The addition of “War
Scrolls”, specific rules for each box set included with the figure or printable
from the GW website and the replacement of points balancing each army with
“objectives”, also long a staple of historic miniature combat are also major
changes to the system. The last major change of which I know is the elimination
of army lists. Instead of choosing figures from a set list limiting the figures
in a player’s army, a player will now have the ability to mix and match any
figures they wish, making a force of Empire, Lizardmen and Tomb Kings possible.
Why the change? Two reasons come to mind:
1.
Warhammer Fantasy Battle has never reached the
sales level in the US that it has in the UK. Warhammer 40,000 sales have always
(White) Dwarfed Warhammer Fantasy Battle
sales in the US. In our store Warhammer 40,000 outsells Warhammer Fantasy
Battle by a factor of over 10 to 1 and this is not atypical throughout the US.

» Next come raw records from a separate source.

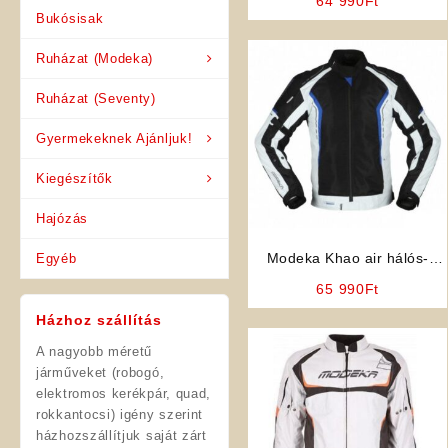
64 990
Ft
Bukósisak
Ruházat (Modeka)
Ruházat (Seventy)
Gyermekeknek Ajánljuk!
Kiegészítők
Hajózás
Modeka Khao air hálós-
Egyéb
vízálló membrános nyári
65 990
Ft
férfi motoros kabát
Házhoz szállítás
A nagyobb méretű
járműveket (robogó,
elektromos kerékpár, quad,
rokkantocsi) igény szerint
házhozszállítjuk saját zárt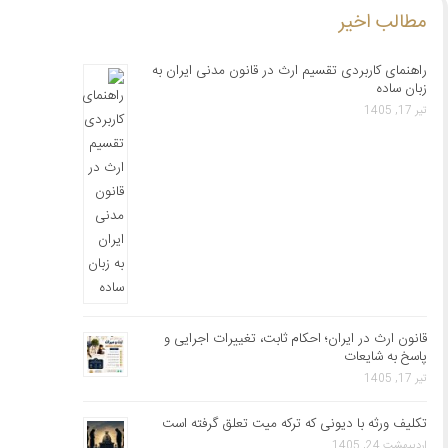
مطالب اخیر
راهنمای کاربردی تقسیم ارث در قانون مدنی ایران به
زبان ساده
تیر 17, 1405
قانون ارث در ایران؛ احکام ثابت، تغییرات اجرایی و
پاسخ به شایعات
تیر 17, 1405
تکلیف ورثه با دیونی که ترکه میت تعلق گرفته است
اردیبهشت 24, 1405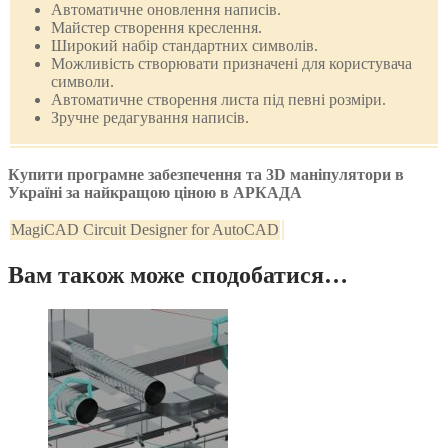
Автоматичне оновлення написів.
Майстер створення креслення.
Широкий набір стандартних символів.
Можливість створювати призначені для користувача
символи.
Автоматичне створення листа під певні розміри.
Зручне редагування написів.
Купити програмне забезпечення та 3D маніпулятори в
Україні за найкращою ціною в АРКАДА
MagiCAD Circuit Designer for AutoCAD
Вам також може сподобатися…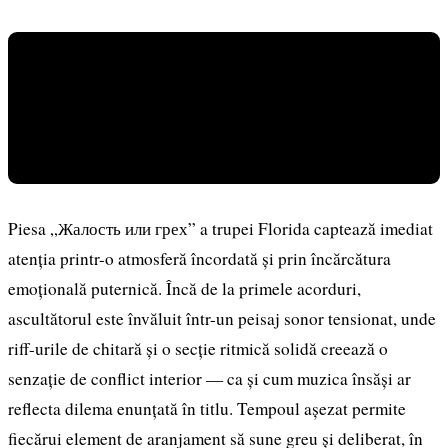
Piesa „Жалость или грех” a trupei Florida captează imediat
atenția printr-o atmosferă încordată și prin încărcătura
emoțională puternică. Încă de la primele acorduri,
ascultătorul este învăluit într-un peisaj sonor tensionat, unde
riff-urile de chitară și o secție ritmică solidă creează o
senzație de conflict interior — ca și cum muzica însăși ar
reflecta dilema enunțată în titlu. Tempoul așezat permite
fiecărui element de aranjament să sune greu și deliberat, în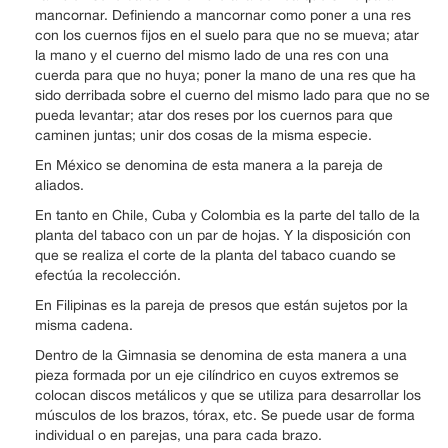
mancornar. Definiendo a mancornar como poner a una res
con los cuernos fijos en el suelo para que no se mueva; atar
la mano y el cuerno del mismo lado de una res con una
cuerda para que no huya; poner la mano de una res que ha
sido derribada sobre el cuerno del mismo lado para que no se
pueda levantar; atar dos reses por los cuernos para que
caminen juntas; unir dos cosas de la misma especie.
En México se denomina de esta manera a la pareja de
aliados.
En tanto en Chile, Cuba y Colombia es la parte del tallo de la
planta del tabaco con un par de hojas. Y la disposición con
que se realiza el corte de la planta del tabaco cuando se
efectúa la recolección.
En Filipinas es la pareja de presos que están sujetos por la
misma cadena.
Dentro de la Gimnasia se denomina de esta manera a una
pieza formada por un eje cilíndrico en cuyos extremos se
colocan discos metálicos y que se utiliza para desarrollar los
músculos de los brazos, tórax, etc. Se puede usar de forma
individual o en parejas, una para cada brazo.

Despite multiple rules changes and upgrades, Warhammer Fantasy Battle shows no signs of every
attaining anything close to Warhammer 40,000 sales in the huge US market. So,
Games Workshop could either launch a 9th edition of the game and see
a slight sales increase, based on past trends, until the newness wore off, or
it could launch what it perceives as a brand new game, using the company’s vast
collection of already produced figures but give players a new and easier way to
use them and look for the larger sales increases that accompany a “new”
product.
.
Games Workshop is a miniatures company. It produces games in order to give people a
reason to buy its miniatures. Games Workshop has produced wonderful boardgames
in the past, Talisman and DungeonQuest come to mind, but turned them over to
other companies to produce because they did not fit the business model GW had
adopted. Similarly, GW stopped supporting miniatures games it produced, such as
Man o’ War, Blood Bowl and Mordenehim, because the number of miniatures the
company could sell for each game did not hit the levels of a Warhammer 40,000
or even a Warhammer Fantasy Battle. New or upgraded rules mean
more miniatures for players in the Games Workshop hobby (At one time,
and it may still for all I know, GW viewed itself as its own “hobby”, distinct
from miniatures games) to buy and as GW encourages WYSIWYG (What You See IS
What You Get) in its game play and a new army list calls for miniatures
somewhat different from miniatures from the previous army list, new rules and
army lists mean a steady stream of miniatures purchases from its avid player base
(I always tell customers looking to get into playing miniatures that, while it
is less expensive to get into games such as Warmachine or Infinity, GW has the
advantage in that it is played EVERYWHERE.
Will Age of Sigmar succeed? As someone selling the game, I
hope so, as a successful AoS launch would certainly kickstart (in the original
use of the term, not the modern capitalized use) sales of existing WFB figures.
Reports from stores that received demo copies of the game early have been
favorable, with customers showing lots
of interest and asking about a release date-July 11. So, Farewell to the End
Times and welcome to the Age of Sigmar!